10 thoughts on “Quirky Museums….”

  1. There is a very cool museum in Dover, Ohio focused on the life’s work of a man named Mooney Warther. The man was a master carver, and carved trains all his life in the early 20th century out of ivory and wood. They trains are beautiful and his handmade knives are still being handmade right there off the museum gift shop.

      1. The book in the blog 🙂 Offbeat Museums: The Collections and Curators of America’s Most Unusual Museums And, yes, it does look rad. I’d go visit! Glad it’s still open…

      2. Ah!!!! Duh. Yeah, I live in SC now but used to live about 90 miles from the Warther museum and my grandparents took me when I was about 9 I think. I have probably revisited around 10 times. Several of those were as an adult. I enjoy it more every time. 🙂

        And no, the knives were never made from ivory, just some of his carvings. The knives are actually extremely high quality and worth some money! I bought a couple about 10 years ago.

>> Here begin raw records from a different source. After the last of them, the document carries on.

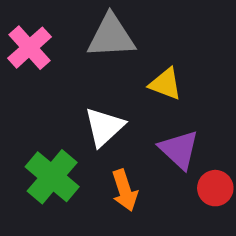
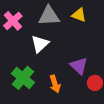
yellow triangle: (165, 84) -> (79, 15), moved
white triangle: (104, 127) -> (40, 44), moved

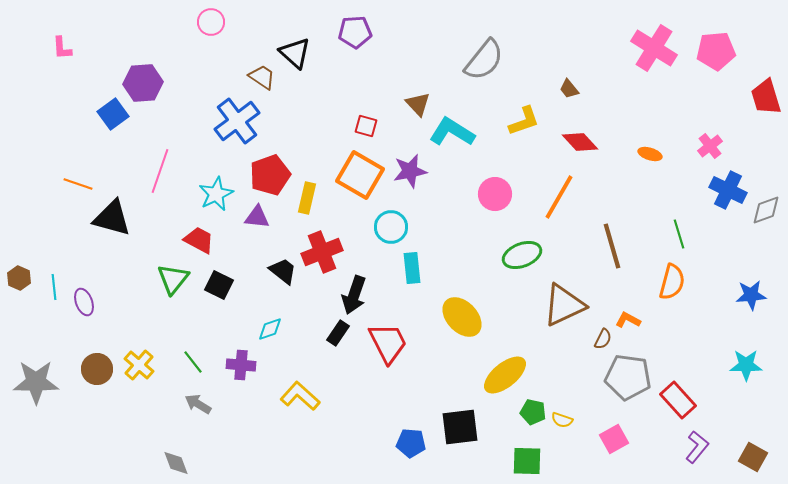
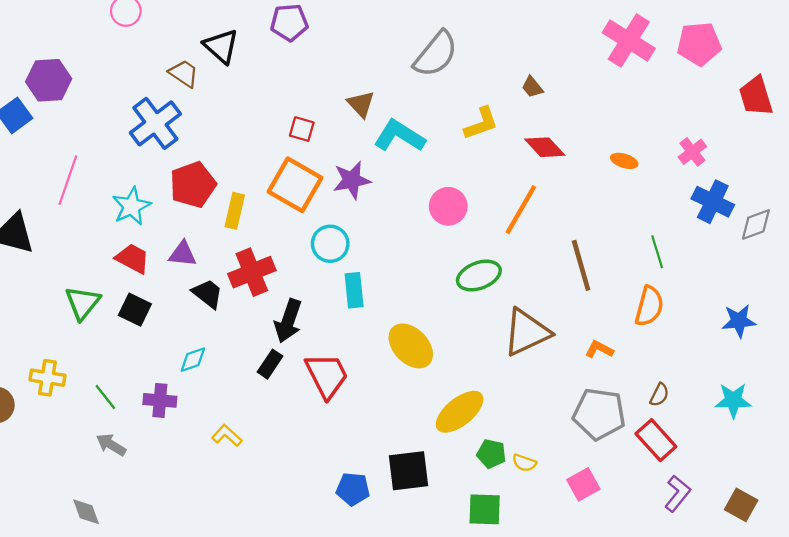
purple triangle: (257, 217) -> (183, 254), moved
red trapezoid: (199, 240) -> (133, 258), moved
brown semicircle: (603, 339) -> (659, 395), moved
yellow cross: (139, 365) -> (47, 378), moved, turned -32
yellow L-shape: (300, 396) -> (227, 436), size x0.7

      3. I love museums! Can’t wait to start travelling again! <–downsizing. I know somebody in Cleveland, so, maybe I'll get there soon! It reminded me of the Circus Museum here, where this guy made a huge, moving diorama of circus life…

      4. Very cool. There are two dioramas there at the Warther Museum, showing live in the early industrial revolution era factories. Each piece and part was hand carved and he never used a drop of glue! Each RIVIT was carved and put into place and there were TONS of moving parts! Can you imagine??

      5. Not even remotely (imagine doing that)! I made a model of the Loew’s theatre once for somebody’s holiday village, where the pieces were already made–you just had to stick them together with glue, and, well, let’s just say there was a lot of epithets and curses being spoken *laugh*

  2. It’s not that crazy, but the Merry-Go-Round Museum in Sandusky, Ohio, is well worth a visit, not least because they run their own merry-go-round at a good six rotations per minute, which is fast enough to make it an exciting ride.